◆ **Assignment**
Repeat only the lines below from the one containing "t、文档、语言包等）、许可证激活（Personal版适用条件）" through the one containing "Bewertung vom 13.07.2025", inclusive, exactly as written.

[Stored data entries]
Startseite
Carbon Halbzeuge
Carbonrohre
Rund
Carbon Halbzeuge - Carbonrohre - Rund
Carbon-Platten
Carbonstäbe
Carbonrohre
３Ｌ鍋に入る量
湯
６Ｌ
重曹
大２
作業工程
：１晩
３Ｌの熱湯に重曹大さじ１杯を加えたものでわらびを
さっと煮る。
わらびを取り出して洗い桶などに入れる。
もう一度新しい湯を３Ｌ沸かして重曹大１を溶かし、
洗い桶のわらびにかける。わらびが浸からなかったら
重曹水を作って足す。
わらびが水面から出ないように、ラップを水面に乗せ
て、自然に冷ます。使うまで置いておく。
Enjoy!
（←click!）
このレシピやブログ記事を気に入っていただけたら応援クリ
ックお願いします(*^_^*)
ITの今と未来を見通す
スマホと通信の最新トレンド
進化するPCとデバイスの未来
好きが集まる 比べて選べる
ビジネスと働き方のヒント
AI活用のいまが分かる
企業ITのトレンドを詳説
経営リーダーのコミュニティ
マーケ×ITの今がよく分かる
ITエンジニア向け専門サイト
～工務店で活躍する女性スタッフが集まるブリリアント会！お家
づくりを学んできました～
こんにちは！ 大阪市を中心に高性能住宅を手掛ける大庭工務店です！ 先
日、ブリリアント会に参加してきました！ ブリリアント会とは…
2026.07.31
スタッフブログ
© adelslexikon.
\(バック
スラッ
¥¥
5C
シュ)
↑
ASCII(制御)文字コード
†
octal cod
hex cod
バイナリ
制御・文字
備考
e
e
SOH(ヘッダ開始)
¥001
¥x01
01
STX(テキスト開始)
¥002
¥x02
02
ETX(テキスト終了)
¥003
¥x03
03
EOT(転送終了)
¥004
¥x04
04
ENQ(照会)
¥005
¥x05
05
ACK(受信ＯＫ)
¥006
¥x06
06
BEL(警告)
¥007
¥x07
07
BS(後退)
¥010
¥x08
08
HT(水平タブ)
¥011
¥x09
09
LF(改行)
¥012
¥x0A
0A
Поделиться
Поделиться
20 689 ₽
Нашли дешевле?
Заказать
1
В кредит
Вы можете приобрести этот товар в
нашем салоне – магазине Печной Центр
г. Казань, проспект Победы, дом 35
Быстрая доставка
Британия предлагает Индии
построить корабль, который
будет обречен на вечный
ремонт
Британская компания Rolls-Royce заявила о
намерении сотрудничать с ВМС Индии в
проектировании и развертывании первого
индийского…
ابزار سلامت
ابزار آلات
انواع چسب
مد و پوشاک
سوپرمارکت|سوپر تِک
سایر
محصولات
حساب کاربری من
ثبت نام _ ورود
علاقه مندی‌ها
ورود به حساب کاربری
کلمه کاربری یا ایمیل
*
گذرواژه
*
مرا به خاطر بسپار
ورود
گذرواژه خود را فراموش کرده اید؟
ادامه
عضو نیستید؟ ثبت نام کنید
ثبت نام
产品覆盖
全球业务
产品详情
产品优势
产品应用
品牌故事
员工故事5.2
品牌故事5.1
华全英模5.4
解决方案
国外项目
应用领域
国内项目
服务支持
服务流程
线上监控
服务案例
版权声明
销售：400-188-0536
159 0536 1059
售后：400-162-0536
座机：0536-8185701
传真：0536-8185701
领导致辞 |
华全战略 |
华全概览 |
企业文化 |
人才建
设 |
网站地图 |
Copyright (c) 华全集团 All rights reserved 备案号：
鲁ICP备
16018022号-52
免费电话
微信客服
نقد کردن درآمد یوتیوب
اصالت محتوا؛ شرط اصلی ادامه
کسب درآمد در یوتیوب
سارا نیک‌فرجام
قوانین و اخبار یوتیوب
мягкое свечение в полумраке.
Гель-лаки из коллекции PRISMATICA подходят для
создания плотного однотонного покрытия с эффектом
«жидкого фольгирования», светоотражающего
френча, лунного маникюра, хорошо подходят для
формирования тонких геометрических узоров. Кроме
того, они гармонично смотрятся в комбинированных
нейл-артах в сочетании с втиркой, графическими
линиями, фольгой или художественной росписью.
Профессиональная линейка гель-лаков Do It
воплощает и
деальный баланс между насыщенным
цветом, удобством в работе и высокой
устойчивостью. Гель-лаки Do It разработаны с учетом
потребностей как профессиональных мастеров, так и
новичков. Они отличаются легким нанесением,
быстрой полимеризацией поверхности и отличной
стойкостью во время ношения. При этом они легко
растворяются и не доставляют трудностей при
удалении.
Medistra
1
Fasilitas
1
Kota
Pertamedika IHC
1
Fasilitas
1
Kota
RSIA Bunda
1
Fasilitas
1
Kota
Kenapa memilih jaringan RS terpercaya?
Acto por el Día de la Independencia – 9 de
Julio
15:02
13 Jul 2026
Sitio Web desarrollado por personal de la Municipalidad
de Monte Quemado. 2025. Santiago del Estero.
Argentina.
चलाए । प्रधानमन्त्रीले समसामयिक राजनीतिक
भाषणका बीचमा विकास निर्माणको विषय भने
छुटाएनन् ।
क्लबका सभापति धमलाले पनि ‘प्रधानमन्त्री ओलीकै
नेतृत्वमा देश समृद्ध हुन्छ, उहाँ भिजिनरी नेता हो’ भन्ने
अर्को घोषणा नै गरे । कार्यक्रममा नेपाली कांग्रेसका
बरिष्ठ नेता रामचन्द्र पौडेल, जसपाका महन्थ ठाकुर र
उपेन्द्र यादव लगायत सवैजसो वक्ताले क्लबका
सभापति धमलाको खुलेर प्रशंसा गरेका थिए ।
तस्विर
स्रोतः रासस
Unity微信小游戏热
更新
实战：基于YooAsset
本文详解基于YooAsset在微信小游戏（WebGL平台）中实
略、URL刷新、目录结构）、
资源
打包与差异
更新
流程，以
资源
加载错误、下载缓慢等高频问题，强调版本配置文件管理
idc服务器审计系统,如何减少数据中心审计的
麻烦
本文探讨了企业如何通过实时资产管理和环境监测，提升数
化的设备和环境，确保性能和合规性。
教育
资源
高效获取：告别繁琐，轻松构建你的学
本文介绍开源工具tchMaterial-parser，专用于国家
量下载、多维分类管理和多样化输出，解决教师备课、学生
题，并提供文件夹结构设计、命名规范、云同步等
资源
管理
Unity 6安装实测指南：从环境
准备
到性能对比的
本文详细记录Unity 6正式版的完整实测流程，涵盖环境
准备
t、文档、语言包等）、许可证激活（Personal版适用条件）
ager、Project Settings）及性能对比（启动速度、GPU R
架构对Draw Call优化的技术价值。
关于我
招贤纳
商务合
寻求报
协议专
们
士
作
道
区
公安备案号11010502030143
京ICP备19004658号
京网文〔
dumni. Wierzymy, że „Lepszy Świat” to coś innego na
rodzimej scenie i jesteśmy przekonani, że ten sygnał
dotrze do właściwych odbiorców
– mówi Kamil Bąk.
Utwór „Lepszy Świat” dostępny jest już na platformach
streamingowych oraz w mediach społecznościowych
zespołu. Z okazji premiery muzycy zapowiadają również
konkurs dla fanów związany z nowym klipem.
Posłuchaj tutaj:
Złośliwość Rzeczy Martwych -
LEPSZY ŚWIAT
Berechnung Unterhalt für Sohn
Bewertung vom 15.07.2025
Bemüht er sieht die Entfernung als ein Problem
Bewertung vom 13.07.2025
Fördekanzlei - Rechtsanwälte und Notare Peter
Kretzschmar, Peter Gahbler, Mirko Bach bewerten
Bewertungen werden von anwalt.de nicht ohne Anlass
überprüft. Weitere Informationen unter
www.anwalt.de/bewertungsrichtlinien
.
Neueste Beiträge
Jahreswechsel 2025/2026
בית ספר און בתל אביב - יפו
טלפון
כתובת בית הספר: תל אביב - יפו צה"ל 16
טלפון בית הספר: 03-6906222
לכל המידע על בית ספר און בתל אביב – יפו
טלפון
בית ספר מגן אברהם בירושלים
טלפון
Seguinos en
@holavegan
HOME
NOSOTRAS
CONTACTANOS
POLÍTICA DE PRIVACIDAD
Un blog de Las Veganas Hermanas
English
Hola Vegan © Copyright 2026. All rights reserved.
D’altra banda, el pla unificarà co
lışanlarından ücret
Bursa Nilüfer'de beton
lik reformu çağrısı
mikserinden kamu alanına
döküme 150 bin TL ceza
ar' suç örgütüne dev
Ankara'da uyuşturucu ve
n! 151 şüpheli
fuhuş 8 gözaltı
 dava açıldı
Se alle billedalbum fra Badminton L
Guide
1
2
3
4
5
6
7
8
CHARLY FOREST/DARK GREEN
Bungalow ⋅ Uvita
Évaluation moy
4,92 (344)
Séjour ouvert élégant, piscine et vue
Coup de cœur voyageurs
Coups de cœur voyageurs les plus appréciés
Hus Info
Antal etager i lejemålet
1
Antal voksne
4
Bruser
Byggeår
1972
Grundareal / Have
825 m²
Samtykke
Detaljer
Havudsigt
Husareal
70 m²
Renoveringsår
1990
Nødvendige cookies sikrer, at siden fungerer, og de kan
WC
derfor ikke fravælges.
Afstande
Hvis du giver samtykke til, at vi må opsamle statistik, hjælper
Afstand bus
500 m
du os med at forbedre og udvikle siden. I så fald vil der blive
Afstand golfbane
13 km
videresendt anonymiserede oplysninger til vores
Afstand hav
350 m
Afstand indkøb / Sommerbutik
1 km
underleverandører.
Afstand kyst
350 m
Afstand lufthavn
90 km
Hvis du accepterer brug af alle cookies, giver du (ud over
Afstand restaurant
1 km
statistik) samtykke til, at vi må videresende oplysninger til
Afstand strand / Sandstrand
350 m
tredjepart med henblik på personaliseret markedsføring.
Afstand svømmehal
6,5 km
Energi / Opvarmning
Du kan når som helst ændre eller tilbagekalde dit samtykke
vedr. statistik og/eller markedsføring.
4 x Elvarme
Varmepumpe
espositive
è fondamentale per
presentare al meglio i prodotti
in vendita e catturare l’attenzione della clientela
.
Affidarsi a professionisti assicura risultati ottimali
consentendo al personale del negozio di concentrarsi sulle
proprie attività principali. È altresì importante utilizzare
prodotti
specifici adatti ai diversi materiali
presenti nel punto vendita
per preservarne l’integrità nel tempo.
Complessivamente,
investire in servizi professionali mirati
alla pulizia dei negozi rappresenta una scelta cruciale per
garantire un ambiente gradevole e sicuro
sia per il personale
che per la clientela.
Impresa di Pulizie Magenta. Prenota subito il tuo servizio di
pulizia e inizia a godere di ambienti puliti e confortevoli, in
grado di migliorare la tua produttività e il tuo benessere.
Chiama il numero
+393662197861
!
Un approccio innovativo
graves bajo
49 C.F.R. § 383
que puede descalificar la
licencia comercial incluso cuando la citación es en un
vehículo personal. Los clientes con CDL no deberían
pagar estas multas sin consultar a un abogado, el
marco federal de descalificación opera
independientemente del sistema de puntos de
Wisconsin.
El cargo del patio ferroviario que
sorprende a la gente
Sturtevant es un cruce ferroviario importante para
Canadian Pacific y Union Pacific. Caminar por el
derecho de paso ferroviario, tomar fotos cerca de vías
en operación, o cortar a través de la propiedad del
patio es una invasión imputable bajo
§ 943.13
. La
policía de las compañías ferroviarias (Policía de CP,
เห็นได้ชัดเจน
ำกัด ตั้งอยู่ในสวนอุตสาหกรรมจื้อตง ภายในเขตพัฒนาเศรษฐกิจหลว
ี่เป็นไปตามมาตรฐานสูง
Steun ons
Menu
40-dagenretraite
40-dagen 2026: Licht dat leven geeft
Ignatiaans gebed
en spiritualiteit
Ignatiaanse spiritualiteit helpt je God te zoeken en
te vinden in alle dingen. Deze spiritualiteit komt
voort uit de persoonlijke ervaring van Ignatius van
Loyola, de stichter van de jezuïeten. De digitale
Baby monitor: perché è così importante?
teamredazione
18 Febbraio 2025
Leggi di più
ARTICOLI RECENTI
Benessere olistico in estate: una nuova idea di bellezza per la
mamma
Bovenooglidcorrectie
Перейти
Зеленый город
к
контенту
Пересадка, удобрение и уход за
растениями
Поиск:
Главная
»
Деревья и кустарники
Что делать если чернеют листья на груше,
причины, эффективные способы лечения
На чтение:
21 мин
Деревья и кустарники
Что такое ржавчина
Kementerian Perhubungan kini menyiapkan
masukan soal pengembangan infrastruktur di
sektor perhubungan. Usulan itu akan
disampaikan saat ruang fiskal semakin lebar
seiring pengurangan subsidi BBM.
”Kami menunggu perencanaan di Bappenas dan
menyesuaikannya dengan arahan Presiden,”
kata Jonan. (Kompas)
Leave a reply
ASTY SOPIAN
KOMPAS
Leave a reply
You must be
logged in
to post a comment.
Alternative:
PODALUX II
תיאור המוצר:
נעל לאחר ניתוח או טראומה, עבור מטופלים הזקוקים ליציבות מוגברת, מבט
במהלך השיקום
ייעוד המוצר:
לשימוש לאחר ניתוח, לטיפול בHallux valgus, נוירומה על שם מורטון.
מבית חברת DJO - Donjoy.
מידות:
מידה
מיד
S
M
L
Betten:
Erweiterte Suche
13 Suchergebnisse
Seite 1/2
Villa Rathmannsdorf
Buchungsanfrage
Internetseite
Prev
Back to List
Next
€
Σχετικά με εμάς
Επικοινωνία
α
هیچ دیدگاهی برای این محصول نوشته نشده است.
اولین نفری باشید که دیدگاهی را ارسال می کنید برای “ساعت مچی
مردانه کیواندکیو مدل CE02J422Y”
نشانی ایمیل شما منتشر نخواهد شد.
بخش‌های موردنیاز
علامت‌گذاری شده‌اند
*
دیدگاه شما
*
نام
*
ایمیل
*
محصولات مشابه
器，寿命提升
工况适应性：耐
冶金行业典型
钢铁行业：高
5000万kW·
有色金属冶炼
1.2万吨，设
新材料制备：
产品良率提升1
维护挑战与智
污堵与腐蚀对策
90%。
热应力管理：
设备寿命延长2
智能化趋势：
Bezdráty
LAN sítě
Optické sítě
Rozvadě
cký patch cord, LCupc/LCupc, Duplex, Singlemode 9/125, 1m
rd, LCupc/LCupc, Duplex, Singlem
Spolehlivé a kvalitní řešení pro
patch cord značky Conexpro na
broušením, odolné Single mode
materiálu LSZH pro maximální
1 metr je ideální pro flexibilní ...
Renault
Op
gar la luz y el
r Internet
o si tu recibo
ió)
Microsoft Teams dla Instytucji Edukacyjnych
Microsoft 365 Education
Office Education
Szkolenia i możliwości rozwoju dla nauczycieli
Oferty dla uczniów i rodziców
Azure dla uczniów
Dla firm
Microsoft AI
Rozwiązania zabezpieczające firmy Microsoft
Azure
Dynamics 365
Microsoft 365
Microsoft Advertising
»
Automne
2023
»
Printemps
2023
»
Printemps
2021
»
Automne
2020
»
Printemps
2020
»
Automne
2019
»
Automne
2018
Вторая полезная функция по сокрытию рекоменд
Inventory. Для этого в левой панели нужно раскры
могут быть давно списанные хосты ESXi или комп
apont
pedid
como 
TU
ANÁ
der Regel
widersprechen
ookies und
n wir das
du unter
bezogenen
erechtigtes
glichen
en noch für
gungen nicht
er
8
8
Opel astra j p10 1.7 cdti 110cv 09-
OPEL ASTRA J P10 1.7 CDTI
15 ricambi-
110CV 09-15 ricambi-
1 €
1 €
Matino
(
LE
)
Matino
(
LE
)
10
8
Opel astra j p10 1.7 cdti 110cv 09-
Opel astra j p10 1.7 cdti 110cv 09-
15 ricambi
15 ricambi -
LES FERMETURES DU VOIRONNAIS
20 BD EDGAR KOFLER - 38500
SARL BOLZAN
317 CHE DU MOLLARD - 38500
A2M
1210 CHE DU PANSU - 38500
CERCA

◆ **Response area**
t、文档、语言包等）、许可证激活（Personal版适用条件）
ager、Project Settings）及性能对比（启动速度、GPU R
架构对Draw Call优化的技术价值。
关于我
招贤纳
商务合
寻求报
协议专
们
士
作
道
区
公安备案号11010502030143
京ICP备19004658号
京网文〔
dumni. Wierzymy, że „Lepszy Świat” to coś innego na
rodzimej scenie i jesteśmy przekonani, że ten sygnał
dotrze do właściwych odbiorców
– mówi Kamil Bąk.
Utwór „Lepszy Świat” dostępny jest już na platformach
streamingowych oraz w mediach społecznościowych
zespołu. Z okazji premiery muzycy zapowiadają również
konkurs dla fanów związany z nowym klipem.
Posłuchaj tutaj:
Złośliwość Rzeczy Martwych -
LEPSZY ŚWIAT
Berechnung Unterhalt für Sohn
Bewertung vom 15.07.2025
Bemüht er sieht die Entfernung als ein Problem
Bewertung vom 13.07.2025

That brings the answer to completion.